#### DATA SUPPLIED ####

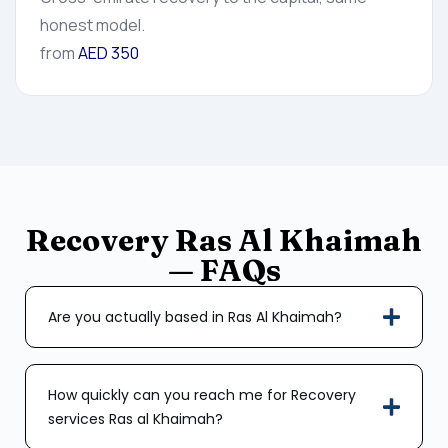
honest model.
from
AED 350
Recovery Ras Al Khaimah
— FAQs
Are you actually based in Ras Al Khaimah?
How quickly can you reach me for Recovery
services Ras al Khaimah?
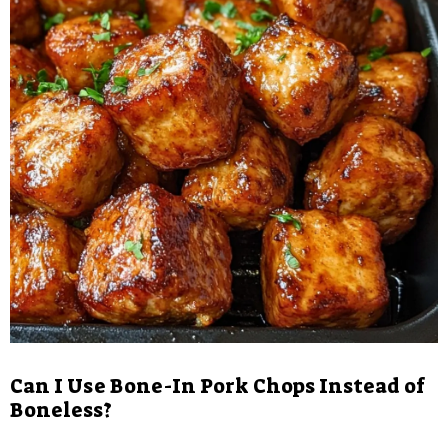
Can I Use Bone-In Pork Chops Instead of
Boneless?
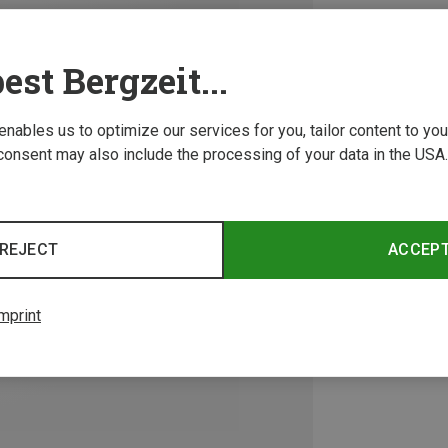
est Bergzeit...
 enables us to optimize our services for you, tailor content to y
consent may also include the processing of your data in the USA.
REJECT
ACCEP
mprint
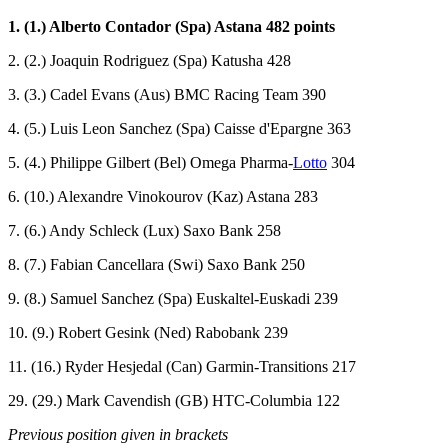
1. (1.) Alberto Contador (Spa) Astana 482 points
2. (2.) Joaquin Rodriguez (Spa) Katusha 428
3. (3.) Cadel Evans (Aus) BMC Racing Team 390
4. (5.) Luis Leon Sanchez (Spa) Caisse d'Epargne 363
5. (4.) Philippe Gilbert (Bel) Omega Pharma-
Lotto
304
6. (10.) Alexandre Vinokourov (Kaz) Astana 283
7. (6.) Andy Schleck (Lux) Saxo Bank 258
8. (7.) Fabian Cancellara (Swi) Saxo Bank 250
9. (8.) Samuel Sanchez (Spa) Euskaltel-Euskadi 239
10. (9.) Robert Gesink (Ned) Rabobank 239
11. (16.) Ryder Hesjedal (Can) Garmin-Transitions 217
29. (29.) Mark Cavendish (GB) HTC-Columbia 122
Previous position given in brackets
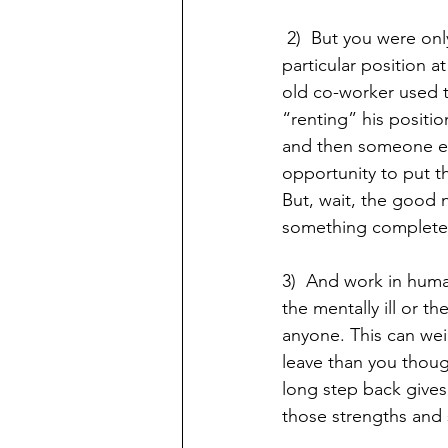
 2)  But you were onl
particular position at
old co-worker used t
“renting” his positio
and then someone els
opportunity to put t
But, wait, the good n
something completely 
3)  And work in huma
the mentally ill or th
anyone. This can we
leave than you thoug
long step back gives
those strengths and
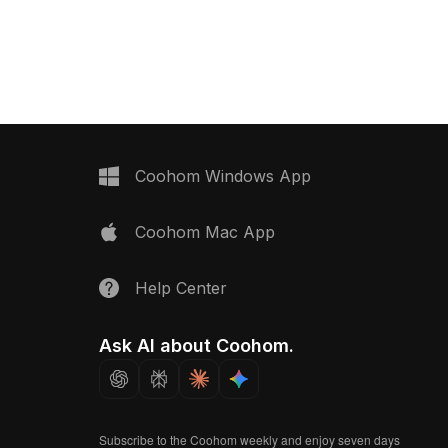
mance. Perfect for
adorned with star and heart motifs.
nes, educational VR,
With 2,500 optimized polygons, it suits
sualizations.
VR, animation, and children’s room
designs.
Coohom Windows App
Coohom Mac App
Help Center
Ask AI about Coohom.
Subscribe to the Coohom weekly and enjoy seven days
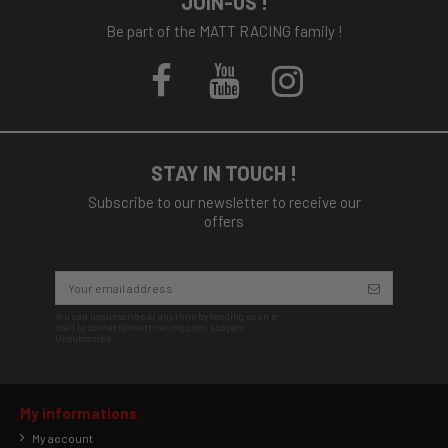
JOIN-US !
Be part of the MATT RACING family !
STAY IN TOUCH !
Subscribe to our newsletter to receive our
offers
You can unsubscribe at any time by sending us an e-
mail to contact@matt-racing.com, subject:
Unsubscribe.
My informations
My account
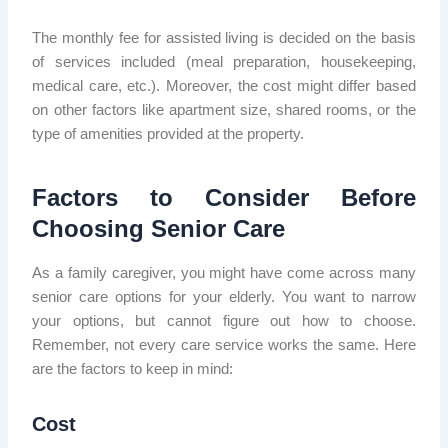
The monthly fee for assisted living is decided on the basis
of services included (meal preparation, housekeeping,
medical care, etc.). Moreover, the cost might differ based
on other factors like apartment size, shared rooms, or the
type of amenities provided at the property.
Factors to Consider Before
Choosing Senior Care
As a family caregiver, you might have come across many
senior care options for your elderly. You want to narrow
your options, but cannot figure out how to choose.
Remember, not every care service works the same. Here
are the factors to keep in mind:
Cost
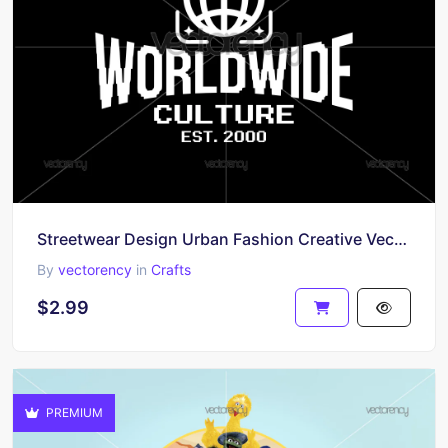
Streetwear Design Urban Fashion Creative Vector
By
vectorency
in
Crafts
$2.99
PREMIUM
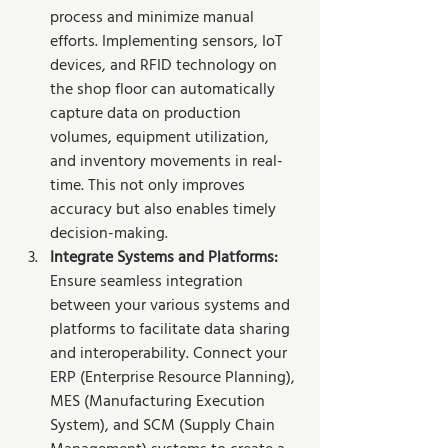
process and minimize manual 
efforts. Implementing sensors, IoT 
devices, and RFID technology on 
the shop floor can automatically 
capture data on production 
volumes, equipment utilization, 
and inventory movements in real-
time. This not only improves 
accuracy but also enables timely 
decision-making.
Integrate Systems and Platforms: 
Ensure seamless integration 
between your various systems and 
platforms to facilitate data sharing 
and interoperability. Connect your 
ERP (Enterprise Resource Planning), 
MES (Manufacturing Execution 
System), and SCM (Supply Chain 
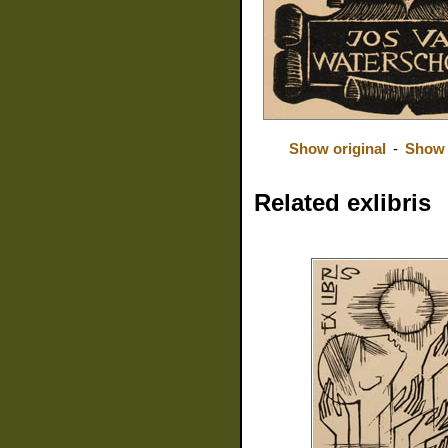
Show original
-
Show 
Related exlibris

####

▸ **WORK INSTRUCTIONS**: Without the pictures, give again exactly the lines above starting at the line containing "How quickly can you reach me for Recovery" and ending at the line containing "1. (1.) Alberto".

▸ **TASK OUTPUT**:
How quickly can you reach me for Recovery
services Ras al Khaimah?
Can I Use Bone-In Pork Chops Instead of
Boneless?
est Bergzeit...
 enables us to optimize our services for you, tailor content to y
consent may also include the processing of your data in the USA.
REJECT
ACCEP
mprint
1. (1.) Alberto Contador (Spa) Astana 482 points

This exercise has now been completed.